Thayer looked over his shoulder at the English-born, "However, are we equipped for someone allergic to bacta, who has a smashed nose and a skull fracture? Someone with a compound fracture such that, without proper care, she may never be able to use that arm again... should she even survive?" Thayer's voice was calculating, sounding not much unlike the tone he had used back in the days of the resistance. Things like this, he was all too familiar with. It was a pity that one with such extraordinary abilities to add to this team, should possibly never be allowed to contribute.
"Of course we are," Mike smirked. "Planned specifically for just such a combination of injuries, you know."
Thayer looked down to the unconscious woman, gently laying a hand against her throat. He panicked momentarily, until he was finally able to discern a faint, erratic pulse. "I hope so," he said in a low voice, his eyes tight with dismay.
"Be that as it may," Becki interrupted, "hospital or shipboard, anywhere's better than out here in all this dust. Is it safe to move them back to the Home now?"

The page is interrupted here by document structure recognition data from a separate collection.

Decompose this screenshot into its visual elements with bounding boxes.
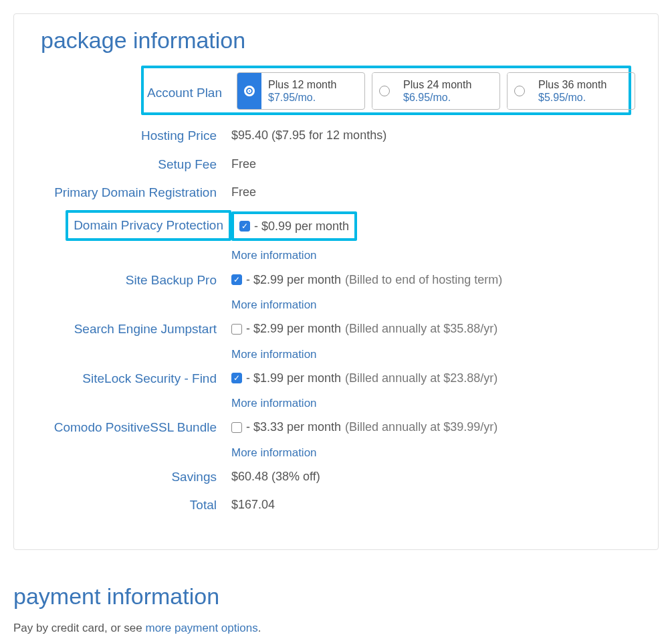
radio-icon bbox=[508, 73, 532, 109]
total-label: Total bbox=[41, 494, 231, 515]
sitelock-checkbox[interactable] bbox=[231, 373, 242, 383]
primary-domain-label: Primary Domain Registration bbox=[41, 181, 231, 203]
site-backup-billing: (Billed to end of hosting term) bbox=[345, 270, 502, 290]
plan-name: Plus 36 month bbox=[538, 78, 606, 91]
ssl-price: - $3.33 per month bbox=[246, 418, 341, 437]
ssl-billing: (Billed annually at $39.99/yr) bbox=[345, 418, 497, 437]
plan-option-12[interactable]: Plus 12 month $7.95/mo. bbox=[237, 72, 365, 110]
plan-name: Plus 12 month bbox=[268, 78, 336, 91]
total-value: $167.04 bbox=[231, 494, 631, 515]
more-info-link[interactable]: More information bbox=[231, 296, 631, 314]
sitelock-price: - $1.99 per month bbox=[246, 369, 341, 388]
plan-option-24[interactable]: Plus 24 month $6.95/mo. bbox=[372, 72, 500, 110]
ssl-checkbox[interactable] bbox=[231, 422, 242, 433]
plan-price: $5.95/mo. bbox=[538, 91, 606, 104]
radio-icon bbox=[237, 73, 261, 109]
account-plan-highlight: Account Plan Plus 12 month $7.95/mo. Plu… bbox=[141, 66, 631, 115]
domain-privacy-price: - $0.99 per month bbox=[254, 217, 349, 236]
package-information-card: package information Account Plan Plus 12… bbox=[13, 13, 659, 550]
account-plan-label: Account Plan bbox=[146, 78, 237, 103]
setup-fee-label: Setup Fee bbox=[41, 153, 231, 175]
savings-value: $60.48 (38% off) bbox=[231, 466, 631, 486]
site-backup-price: - $2.99 per month bbox=[246, 270, 341, 290]
plan-option-36[interactable]: Plus 36 month $5.95/mo. bbox=[507, 72, 635, 110]
domain-privacy-highlight-label: Domain Privacy Protection bbox=[66, 210, 231, 241]
primary-domain-value: Free bbox=[231, 181, 631, 202]
payment-title: payment information bbox=[13, 583, 659, 610]
domain-privacy-checkbox[interactable] bbox=[239, 221, 250, 232]
jumpstart-billing: (Billed annually at $35.88/yr) bbox=[345, 319, 497, 339]
plan-price: $7.95/mo. bbox=[268, 91, 336, 104]
plan-name: Plus 24 month bbox=[403, 78, 471, 91]
ssl-label: Comodo PositiveSSL Bundle bbox=[41, 416, 231, 438]
more-info-link[interactable]: More information bbox=[231, 246, 631, 264]
site-backup-label: Site Backup Pro bbox=[41, 269, 231, 290]
more-info-link[interactable]: More information bbox=[231, 444, 631, 462]
hosting-price-label: Hosting Price bbox=[41, 124, 231, 146]
jumpstart-checkbox[interactable] bbox=[231, 324, 242, 335]
more-info-link[interactable]: More information bbox=[231, 345, 631, 363]
hosting-price-value: $95.40 ($7.95 for 12 months) bbox=[231, 124, 631, 145]
savings-label: Savings bbox=[41, 466, 231, 487]
more-payment-options-link[interactable]: more payment options bbox=[145, 622, 257, 634]
radio-icon bbox=[372, 73, 397, 109]
sitelock-label: SiteLock Security - Find bbox=[41, 367, 231, 389]
jumpstart-price: - $2.99 per month bbox=[246, 319, 341, 339]
payment-intro: Pay by credit card, or see more payment … bbox=[13, 622, 659, 635]
plan-price: $6.95/mo. bbox=[403, 91, 471, 104]
jumpstart-label: Search Engine Jumpstart bbox=[41, 318, 231, 339]
plan-options: Plus 12 month $7.95/mo. Plus 24 month $6… bbox=[237, 72, 635, 110]
more-info-link[interactable]: More information bbox=[231, 394, 631, 412]
sitelock-billing: (Billed annually at $23.88/yr) bbox=[345, 369, 497, 388]
site-backup-checkbox[interactable] bbox=[231, 274, 242, 285]
package-title: package information bbox=[41, 27, 631, 54]
setup-fee-value: Free bbox=[231, 153, 631, 174]
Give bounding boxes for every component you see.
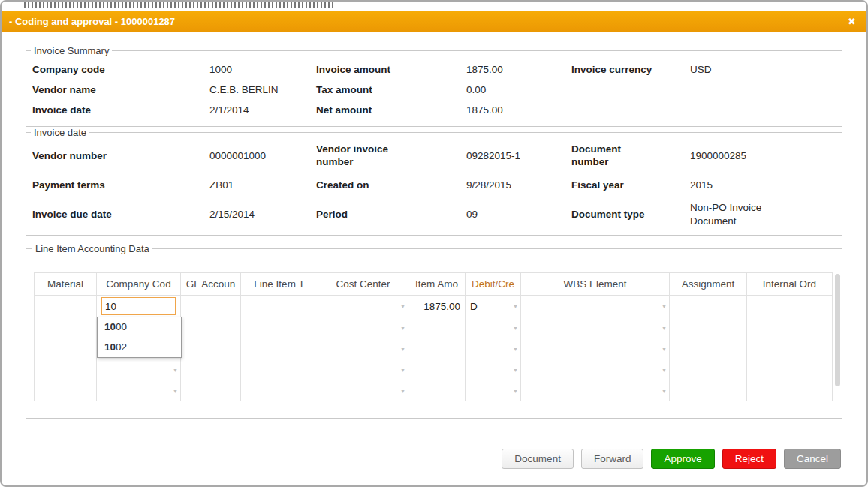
cell-assignment[interactable]: [670, 317, 747, 338]
cell-cost-center[interactable]: ▼: [318, 380, 408, 401]
column-header-gl-account: GL Accoun: [181, 273, 241, 296]
invoice-amount-value: 1875.00: [466, 59, 571, 80]
cell-company-code[interactable]: ▼: [97, 380, 181, 401]
cell-debit-credit[interactable]: ▼: [466, 359, 521, 380]
forward-button[interactable]: Forward: [581, 449, 644, 469]
cell-internal-order[interactable]: [747, 380, 833, 401]
cell-cost-center[interactable]: ▼: [318, 359, 408, 380]
cell-internal-order[interactable]: [747, 296, 833, 317]
cell-line-item-text[interactable]: [241, 359, 318, 380]
cell-material[interactable]: [35, 359, 97, 380]
dropdown-arrow-icon: ▼: [173, 388, 178, 393]
cell-item-amount[interactable]: [408, 380, 466, 401]
cell-company-code[interactable]: ▼: [97, 359, 181, 380]
cell-debit-credit[interactable]: D▼: [466, 296, 521, 317]
vendor-invoice-number-label: Vendor invoice number: [316, 141, 466, 170]
cell-internal-order[interactable]: [747, 317, 833, 338]
cell-line-item-text[interactable]: [241, 296, 318, 317]
dropdown-arrow-icon: ▼: [662, 346, 667, 351]
cell-line-item-text[interactable]: [241, 317, 318, 338]
cell-item-amount[interactable]: 1875.00: [408, 296, 466, 317]
invoice-due-date-label: Invoice due date: [32, 200, 209, 229]
vendor-name-value: C.E.B. BERLIN: [209, 80, 316, 100]
cell-assignment[interactable]: [670, 380, 747, 401]
cell-assignment[interactable]: [670, 338, 747, 359]
invoice-details-section: Invoice date Vendor number 0000001000 Ve…: [26, 127, 842, 236]
cell-item-amount[interactable]: [408, 338, 466, 359]
cell-material[interactable]: [35, 296, 97, 317]
invoice-amount-label: Invoice amount: [316, 59, 466, 80]
cell-material[interactable]: [35, 380, 97, 401]
dropdown-arrow-icon: ▼: [513, 304, 518, 309]
cancel-button[interactable]: Cancel: [784, 449, 841, 469]
cell-wbs-element[interactable]: ▼: [521, 359, 670, 380]
document-button[interactable]: Document: [502, 449, 574, 469]
company-code-input[interactable]: [101, 297, 176, 315]
cell-item-amount[interactable]: [408, 317, 466, 338]
cell-debit-credit[interactable]: ▼: [466, 380, 521, 401]
cell-gl-account[interactable]: [181, 296, 241, 317]
dropdown-arrow-icon: ▼: [513, 388, 518, 393]
table-row-5: ▼ ▼ ▼ ▼: [35, 380, 833, 401]
cell-internal-order[interactable]: [747, 359, 833, 380]
cell-gl-account[interactable]: [181, 359, 241, 380]
cell-debit-credit[interactable]: ▼: [466, 338, 521, 359]
cell-line-item-text[interactable]: [241, 338, 318, 359]
cell-cost-center[interactable]: ▼: [318, 338, 408, 359]
cell-wbs-element[interactable]: ▼: [521, 380, 670, 401]
column-header-assignment: Assignment: [670, 273, 747, 296]
autocomplete-dropdown: 1000 1002: [97, 317, 182, 358]
dialog-body: Invoice Summary Company code 1000 Invoic…: [2, 32, 866, 419]
invoice-summary-legend: Invoice Summary: [31, 45, 112, 56]
autocomplete-option-1000[interactable]: 1000: [98, 317, 181, 337]
cell-gl-account[interactable]: [181, 380, 241, 401]
cell-gl-account[interactable]: [181, 317, 241, 338]
autocomplete-rest-text: 00: [116, 321, 127, 332]
cell-assignment[interactable]: [670, 296, 747, 317]
table-row-4: ▼ ▼ ▼ ▼: [35, 359, 833, 380]
fiscal-year-value: 2015: [690, 170, 836, 200]
tax-amount-value: 0.00: [466, 80, 571, 100]
reject-button[interactable]: Reject: [722, 449, 776, 469]
dropdown-arrow-icon: ▼: [513, 346, 518, 351]
cell-material[interactable]: [35, 338, 97, 359]
approve-button[interactable]: Approve: [651, 449, 714, 469]
coding-approval-dialog: - Coding and approval - 1000001287 ✖ Inv…: [0, 0, 868, 487]
column-header-material: Material: [35, 273, 97, 296]
dropdown-arrow-icon: ▼: [513, 325, 518, 330]
cell-cost-center[interactable]: ▼: [318, 296, 408, 317]
created-on-label: Created on: [316, 170, 466, 200]
cell-wbs-element[interactable]: ▼: [521, 296, 670, 317]
fiscal-year-label: Fiscal year: [571, 170, 690, 200]
cell-wbs-element[interactable]: ▼: [521, 338, 670, 359]
cell-assignment[interactable]: [670, 359, 747, 380]
cell-debit-credit[interactable]: ▼: [466, 317, 521, 338]
debit-credit-value: D: [470, 301, 478, 312]
column-header-wbs-element: WBS Element: [521, 273, 670, 296]
cell-gl-account[interactable]: [181, 338, 241, 359]
dropdown-arrow-icon: ▼: [400, 304, 405, 309]
clipped-background-text: [24, 2, 333, 8]
background-page-strip: [2, 2, 866, 11]
dropdown-arrow-icon: ▼: [662, 325, 667, 330]
cell-line-item-text[interactable]: [241, 380, 318, 401]
autocomplete-option-1002[interactable]: 1002: [98, 337, 181, 357]
vendor-name-label: Vendor name: [32, 80, 209, 100]
tax-amount-label: Tax amount: [316, 80, 466, 100]
table-header-row: Material Company Cod GL Accoun Line Item…: [35, 273, 833, 296]
table-row-1: ▼ 1875.00 D▼ ▼: [35, 296, 833, 317]
cell-cost-center[interactable]: ▼: [318, 317, 408, 338]
cell-wbs-element[interactable]: ▼: [521, 317, 670, 338]
invoice-date-value: 2/1/2014: [209, 100, 316, 120]
document-number-value: 1900000285: [690, 141, 836, 170]
column-header-cost-center: Cost Center: [318, 273, 408, 296]
close-icon[interactable]: ✖: [848, 17, 856, 26]
cell-internal-order[interactable]: [747, 338, 833, 359]
line-item-accounting-section: Line Item Accounting Data Material Compa…: [26, 243, 842, 419]
cell-material[interactable]: [35, 317, 97, 338]
cell-item-amount[interactable]: [408, 359, 466, 380]
table-vertical-scrollbar[interactable]: [835, 274, 840, 386]
invoice-details-legend: Invoice date: [31, 127, 89, 138]
invoice-summary-section: Invoice Summary Company code 1000 Invoic…: [26, 45, 842, 127]
dialog-title-bar: - Coding and approval - 1000001287 ✖: [2, 11, 866, 32]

"We're fine here," Nick said as he and Mike carefully lifted Josh to lay on their repulsor sled, before moving over to help Thayer gingerly do the same with Sylvana's helpless form.
Only after the injured fighters had been taken care of did Nick move to where Kristy stood. Horror was written in the poor young woman's eyes as they took in everything. He stepped in front of her, blocking her view of the blood-spattered stones as he gathered the small Captain into his arms.
That was when she could move again. She huddled against the Australian, her tears pouring heedlessly to soak his shirt as she sobbed.
He held her gently to himself as they walked, along with the others, returning again to the med bay whence they all had originated, looking somber and downcast, like mourners who follow a hearse, as they followed the slowly floating sleds.